[patch] mm: memcontrol: zap outstanding cache/swap references during unbind

From: Johannes Weiner
Date: Sun Jan 11 2015 - 10:29:05 EST


Cgroup core assumes that any outstanding css references after
offlining are temporary in nature, and e.g. mount waits for them to
disappear and release the root cgroup. But leftover page cache and
swapout records in an offlined memcg are only dropped when the pages
get reclaimed under pressure or the swapped out pages get faulted in
from other cgroups, and so those cgroup operations can hang forever.
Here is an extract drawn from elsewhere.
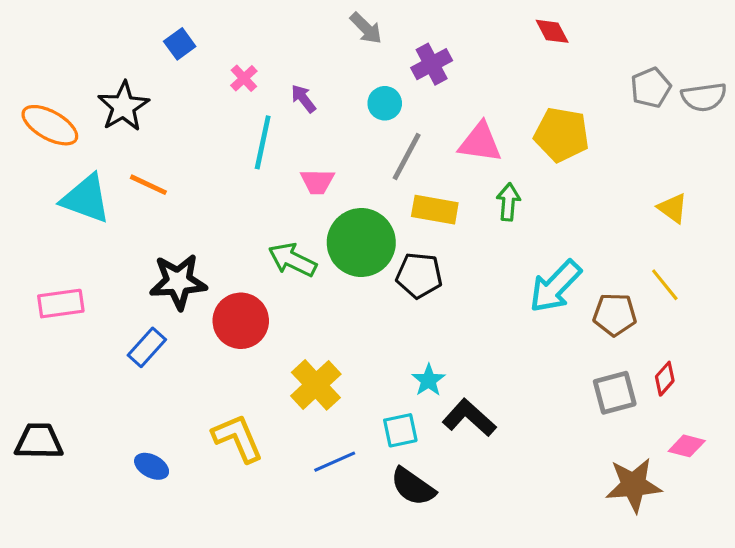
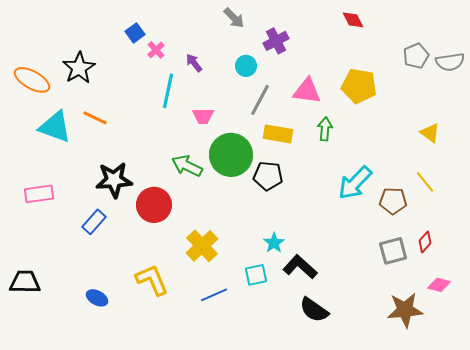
blue square: (180, 44) -> (135, 33), moved
black semicircle: (413, 487) -> (314, 310), moved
Implement the ->unbind() callback to actively get rid of outstanding
references when cgroup core wants them gone. Swap out records are
deleted, such that the swap-in path will charge those pages to the
faulting task. Page cache pages are moved to the root memory cgroup.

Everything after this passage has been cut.